- _Task goal_: Output nothing but the lines from the first line of the entries to the line with "Ставка на сильных", inclusive, exactly as they read.
[Opening Data listing section]
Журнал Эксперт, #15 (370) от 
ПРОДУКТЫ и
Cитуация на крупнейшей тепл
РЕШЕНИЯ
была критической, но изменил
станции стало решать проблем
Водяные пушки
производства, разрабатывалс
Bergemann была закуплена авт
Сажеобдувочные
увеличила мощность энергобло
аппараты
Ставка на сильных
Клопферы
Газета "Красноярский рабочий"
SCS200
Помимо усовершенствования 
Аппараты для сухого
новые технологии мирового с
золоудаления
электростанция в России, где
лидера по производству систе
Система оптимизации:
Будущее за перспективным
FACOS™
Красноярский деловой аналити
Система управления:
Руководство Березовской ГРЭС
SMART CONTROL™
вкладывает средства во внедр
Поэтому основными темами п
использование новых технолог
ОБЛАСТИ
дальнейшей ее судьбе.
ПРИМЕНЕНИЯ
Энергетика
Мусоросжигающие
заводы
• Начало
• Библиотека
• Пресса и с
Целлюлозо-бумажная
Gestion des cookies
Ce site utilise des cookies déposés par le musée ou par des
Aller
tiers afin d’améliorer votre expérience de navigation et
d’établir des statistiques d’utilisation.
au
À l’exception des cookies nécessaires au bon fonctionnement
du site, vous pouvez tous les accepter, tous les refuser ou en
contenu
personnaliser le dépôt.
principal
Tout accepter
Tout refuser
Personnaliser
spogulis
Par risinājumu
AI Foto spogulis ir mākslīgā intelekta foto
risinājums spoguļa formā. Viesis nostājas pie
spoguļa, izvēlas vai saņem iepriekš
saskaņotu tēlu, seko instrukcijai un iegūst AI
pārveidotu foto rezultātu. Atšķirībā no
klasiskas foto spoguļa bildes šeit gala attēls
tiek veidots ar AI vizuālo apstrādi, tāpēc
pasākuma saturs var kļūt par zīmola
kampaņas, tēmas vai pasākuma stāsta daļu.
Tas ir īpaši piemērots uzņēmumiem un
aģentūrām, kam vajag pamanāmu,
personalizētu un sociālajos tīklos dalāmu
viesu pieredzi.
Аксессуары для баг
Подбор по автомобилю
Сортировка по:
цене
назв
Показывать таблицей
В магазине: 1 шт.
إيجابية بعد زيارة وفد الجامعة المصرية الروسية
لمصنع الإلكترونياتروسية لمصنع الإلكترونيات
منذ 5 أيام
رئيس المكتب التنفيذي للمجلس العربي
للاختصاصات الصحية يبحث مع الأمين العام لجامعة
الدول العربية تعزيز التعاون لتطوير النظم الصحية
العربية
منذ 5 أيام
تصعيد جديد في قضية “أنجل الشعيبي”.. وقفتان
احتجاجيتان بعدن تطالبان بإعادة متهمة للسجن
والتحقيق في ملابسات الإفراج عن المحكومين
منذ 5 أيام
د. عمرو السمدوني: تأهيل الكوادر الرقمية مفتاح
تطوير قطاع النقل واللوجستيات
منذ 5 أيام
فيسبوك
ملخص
[Closing Data listing section]
- _Task response_:
Журнал Эксперт, #15 (370) от 
ПРОДУКТЫ и
Cитуация на крупнейшей тепл
РЕШЕНИЯ
была критической, но изменил
станции стало решать проблем
Водяные пушки
производства, разрабатывалс
Bergemann была закуплена авт
Сажеобдувочные
увеличила мощность энергобло
аппараты
Ставка на сильных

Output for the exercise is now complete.